Sr. Manager, Regulatory Affairs

GLAUKOS - Sr. Manager, Regulatory Affairs - Pharmaceuticals | Drug/Device Combination Products

Location: Aliso Viejo, CA
Work Arrangement: Hybrid work schedule

How will you make an impact?

Be at the forefront of innovation - shape regulatory strategies that bring breakthrough therapies and life-changing technologies to patients around the world. At Glaukos - "We'll Go First"!

As the Sr. Manager, Regulatory Affairs, you will support the execution of global regulatory strategies for innovative drug-device combination products and prescription pharmaceuticals. You will contribute to the preparation and submission of high-quality regulatory documentation and help ensure alignment with internal teams and global regulatory requirements. Your work will directly shape product development, approvals, and ongoing compliance efforts.

What will you do?

Support Regulatory Strategy Execution:

• Implement global regulatory strategies for combination products and pharmaceuticals in alignment with cross-functional team goals.
• Participate in interdisciplinary project teams, providing regulatory input on development plans, labeling, and compliance documentation.
• Review and contribute to internal documentation supporting product development and lifecycle activities.
• Coordinate with Clinical, R&D, and Quality to ensure design control and clinical requirements are met.
• Assist in mentoring junior regulatory team members.

Prepare and Support Regulatory Submissions:

• Contribute to the preparation, review, and coordination of global regulatory submissions (e.g., INDs, CTAs, NDAs, supplements, annual reports).
• Ensure submissions are complete, accurate, and in compliance with all relevant guidelines and timelines.
• Help identify and resolve technical or strategic issues in collaboration with subject matter experts.

Engage with Regulatory Authorities:

• Support interactions with U.S. FDA and EMA related to regulatory submissions, inquiries, and responses.
• Assist in drafting briefing documents and managing submission-related communications.

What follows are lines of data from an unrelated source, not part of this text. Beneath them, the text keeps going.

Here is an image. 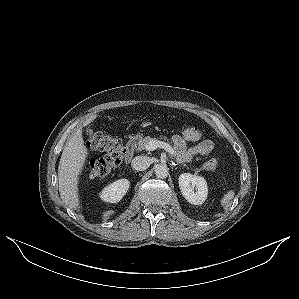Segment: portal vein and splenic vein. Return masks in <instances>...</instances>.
Masks as SVG:
<instances>
[{"label": "portal vein and splenic vein", "mask_w": 299, "mask_h": 299, "mask_svg": "<svg viewBox=\"0 0 299 299\" xmlns=\"http://www.w3.org/2000/svg\"><path fill=\"white\" fill-rule=\"evenodd\" d=\"M158 147L163 148L164 150H166L171 156L175 155V152L173 150V148L162 141H150L147 145H146V150L148 151H154L156 150Z\"/></svg>", "instance_id": "obj_1"}]
</instances>
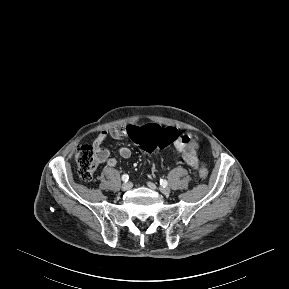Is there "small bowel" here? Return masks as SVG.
Wrapping results in <instances>:
<instances>
[{"mask_svg": "<svg viewBox=\"0 0 289 289\" xmlns=\"http://www.w3.org/2000/svg\"><path fill=\"white\" fill-rule=\"evenodd\" d=\"M127 136H129L128 128H115L110 131L100 132L94 141V146L100 153L101 162H105L109 167H114L117 164V161L114 158L109 157L108 150L101 147V144L107 139V137L121 140ZM198 142L199 140L194 134L187 133L181 135V138L174 144L176 151L192 168H196L198 165V158L196 154ZM118 153L123 159H129L132 155L131 149L126 146L120 147L118 149Z\"/></svg>", "mask_w": 289, "mask_h": 289, "instance_id": "obj_1", "label": "small bowel"}]
</instances>
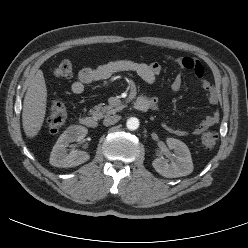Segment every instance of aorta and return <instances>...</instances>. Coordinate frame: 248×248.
<instances>
[{
  "mask_svg": "<svg viewBox=\"0 0 248 248\" xmlns=\"http://www.w3.org/2000/svg\"><path fill=\"white\" fill-rule=\"evenodd\" d=\"M126 126L129 130H136L139 128V119L136 117H131L127 120Z\"/></svg>",
  "mask_w": 248,
  "mask_h": 248,
  "instance_id": "762f6f07",
  "label": "aorta"
}]
</instances>
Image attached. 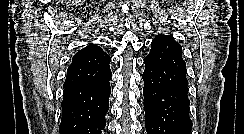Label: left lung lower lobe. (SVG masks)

Collaborate Across Projects:

• Work within multi-disciplinary teams to support project goals and regulatory timelines.
• Monitor progress and help maintain alignment between regulatory tasks and broader program deliverables.

Stay Informed and Promote Best Practices:

• Stay current on regulatory requirements, guidance, and industry trends relevant to pharmaceuticals and combination products.
• Contribute to the development and improvement of internal regulatory processes, templates, and submission standards.

How will you get here?

Education:

• Bachelor's degree in a scientific discipline required.
• Advanced degree (MS, PharmD, PhD) preferred.

Experience:

• 9+ years of industry experience, including 5+ years in regulatory affairs for pharmaceuticals and/or combination products.
• Experience preparing and supporting regulatory submissions (e.g., IND, NDA, CTA, supplements, amendments).
• Familiarity with U.S. FDA and EU regulatory requirements.

Skills & Competencies:

• Solid understanding of FDA regulations, ICH guidelines, GxPs, and applicable EU regulatory frameworks.
• Strong written and verbal communication skills with the ability to collaborate across functions.
• Attention to detail and ability to manage multiple tasks in a dynamic environment.
• Proficiency in Microsoft Office (Word, Excel, PowerPoint); document management systems experience a plus.
• Regulatory Affairs Certification (RAC) is beneficial.